SUPPLIED MATERIAL:
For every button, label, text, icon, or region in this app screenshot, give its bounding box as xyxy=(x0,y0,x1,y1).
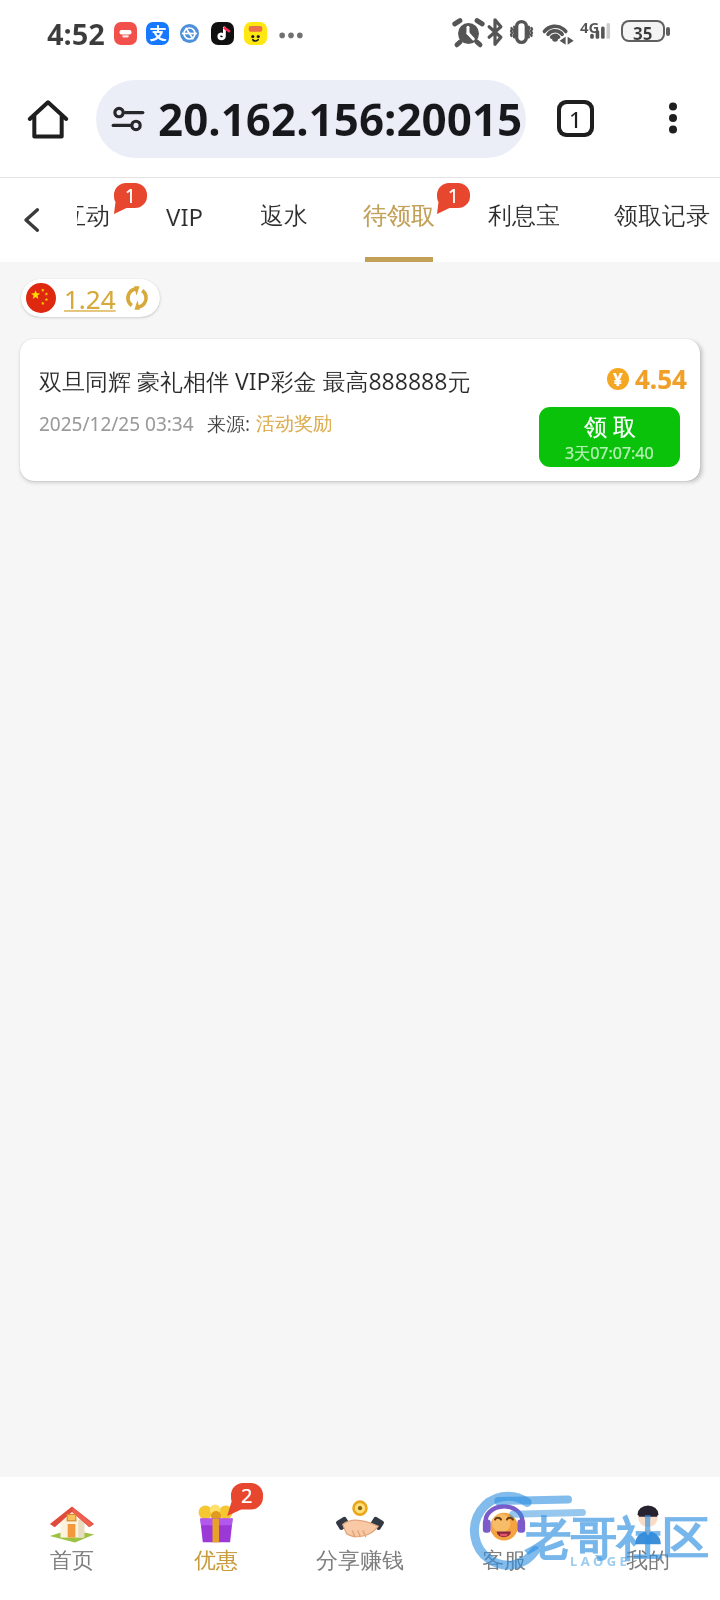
staticText: 领取记录 xyxy=(614,201,710,231)
staticText: 分享赚钱 xyxy=(316,1547,404,1575)
staticText: ¥ xyxy=(613,368,623,390)
staticText: 返水 xyxy=(260,201,308,231)
staticText: 1 xyxy=(448,183,459,209)
button[interactable]: 分享赚钱 xyxy=(288,1477,432,1600)
staticText: 35 xyxy=(633,22,653,40)
button[interactable]: 待领取 xyxy=(347,178,451,262)
staticText: 优惠 xyxy=(194,1547,238,1575)
button[interactable]: 领 取 xyxy=(539,407,680,467)
staticText: 双旦同辉 豪礼相伴 VIP彩金 最高888888元 xyxy=(39,365,471,396)
button[interactable]: 1.24 xyxy=(21,279,160,317)
button[interactable]: 返水 xyxy=(244,178,324,262)
staticText: 20.162.156:20015 xyxy=(158,89,523,149)
staticText: L A O G E xyxy=(570,1552,627,1570)
button[interactable]: 互动 xyxy=(60,178,120,262)
button[interactable]: 客服 xyxy=(432,1477,576,1600)
staticText: 4:52 xyxy=(47,14,105,53)
button[interactable]: More options xyxy=(640,85,706,151)
button[interactable]: 利息宝 xyxy=(472,178,576,262)
staticText: 2025/12/25 03:34 xyxy=(39,411,194,437)
button[interactable]: 领取记录 xyxy=(598,178,720,262)
staticText: 来源: xyxy=(207,411,251,437)
staticText: 支 xyxy=(150,24,166,44)
staticText: 活动奖励 xyxy=(256,412,332,436)
staticText: VIP xyxy=(166,200,204,233)
button[interactable]: 20.162.156:20015 xyxy=(96,80,526,158)
button[interactable]: 首页 xyxy=(0,1477,144,1600)
staticText: 1.24 xyxy=(64,281,116,316)
staticText: 待领取 xyxy=(363,201,435,231)
staticText: 1 xyxy=(125,183,136,209)
button[interactable]: 我的 xyxy=(576,1477,720,1600)
button[interactable]: Tabs xyxy=(542,85,608,151)
button[interactable]: 2 xyxy=(144,1477,288,1600)
staticText: 1 xyxy=(569,104,582,133)
staticText: 客服 xyxy=(482,1547,526,1575)
staticText: 首页 xyxy=(50,1547,94,1575)
button[interactable]: VIP xyxy=(133,178,237,262)
staticText: 4.54 xyxy=(635,361,687,396)
button[interactable]: Home xyxy=(14,85,82,153)
staticText: 3天07:07:40 xyxy=(565,442,654,464)
staticText: 2 xyxy=(241,1482,253,1509)
staticText: 4G xyxy=(580,17,600,37)
staticText: 我的 xyxy=(626,1547,670,1575)
staticText: 互动 xyxy=(62,201,110,231)
staticText: 利息宝 xyxy=(488,201,560,231)
staticText: 老哥社区 xyxy=(524,1511,708,1569)
button[interactable]: 双旦同辉 豪礼相伴 VIP彩金 最高888888元 xyxy=(20,339,700,481)
button[interactable]: Back xyxy=(4,178,60,262)
staticText: 领 取 xyxy=(584,410,636,441)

PROBLEM STATEMENT: Please give only the number of lines above that contain the word "领取记录".

ANSWER FOR THE TASK: 2